* To do
Whenever a line in the data below includes the string "rect", copy it out.

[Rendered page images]

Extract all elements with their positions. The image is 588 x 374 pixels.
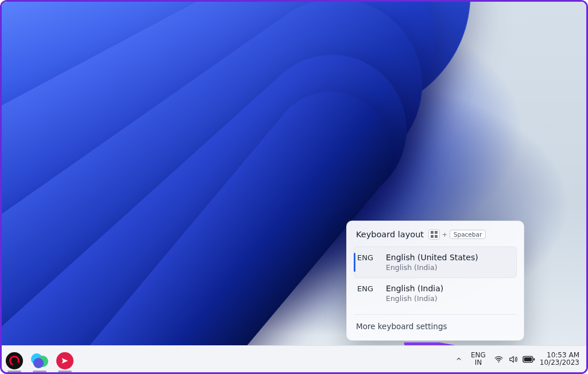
wifi-icon bbox=[494, 354, 504, 364]
svg-point-5 bbox=[498, 361, 499, 363]
layout-code: ENG bbox=[357, 284, 378, 293]
taskbar-system-icons[interactable] bbox=[494, 354, 535, 364]
layout-primary-label: English (United States) bbox=[386, 253, 478, 262]
copilot-icon bbox=[31, 352, 48, 369]
flyout-shortcut: + Spacebar bbox=[428, 229, 486, 240]
keyboard-layout-flyout: Keyboard layout + Spacebar ENG English (… bbox=[346, 221, 524, 341]
layout-primary-label: English (India) bbox=[386, 284, 443, 293]
svg-rect-2 bbox=[431, 235, 434, 238]
flyout-title: Keyboard layout bbox=[356, 230, 424, 239]
taskbar-app-copilot[interactable] bbox=[30, 352, 49, 370]
more-keyboard-settings-link[interactable]: More keyboard settings bbox=[354, 318, 517, 336]
layout-option-en-in[interactable]: ENG English (India) English (India) bbox=[354, 278, 517, 309]
taskbar-clock[interactable]: 10:53 AM 10/23/2023 bbox=[540, 352, 579, 367]
win-key-icon bbox=[428, 229, 440, 240]
layout-secondary-label: English (India) bbox=[386, 263, 478, 272]
svg-rect-0 bbox=[431, 231, 434, 234]
clock-date-label: 10/23/2023 bbox=[540, 359, 579, 367]
taskbar: ENG IN 10:53 AM bbox=[2, 345, 586, 372]
svg-rect-1 bbox=[435, 231, 438, 234]
volume-icon bbox=[508, 354, 518, 364]
taskbar-app-opera[interactable] bbox=[5, 352, 24, 370]
flyout-divider bbox=[354, 314, 517, 315]
svg-rect-7 bbox=[533, 358, 535, 360]
language-region-label: IN bbox=[471, 359, 486, 367]
layout-secondary-label: English (India) bbox=[386, 294, 443, 303]
layout-option-en-us[interactable]: ENG English (United States) English (Ind… bbox=[354, 246, 517, 278]
taskbar-language-indicator[interactable]: ENG IN bbox=[467, 350, 489, 367]
send-icon bbox=[56, 352, 74, 369]
svg-rect-8 bbox=[524, 357, 532, 361]
taskbar-overflow-chevron-icon[interactable] bbox=[455, 355, 463, 363]
layout-code: ENG bbox=[357, 253, 378, 262]
svg-rect-3 bbox=[435, 235, 438, 238]
taskbar-app-send[interactable] bbox=[56, 352, 74, 370]
plus-separator: + bbox=[442, 231, 447, 238]
battery-icon bbox=[523, 355, 535, 364]
opera-icon bbox=[6, 352, 23, 369]
spacebar-key-label: Spacebar bbox=[450, 230, 486, 239]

* Result
svg-rect-2 bbox=[431, 235, 434, 238]
svg-rect-0 bbox=[431, 231, 434, 234]
svg-rect-1 bbox=[435, 231, 438, 234]
svg-rect-7 bbox=[533, 358, 535, 360]
svg-rect-8 bbox=[524, 357, 532, 361]
svg-rect-3 bbox=[435, 235, 438, 238]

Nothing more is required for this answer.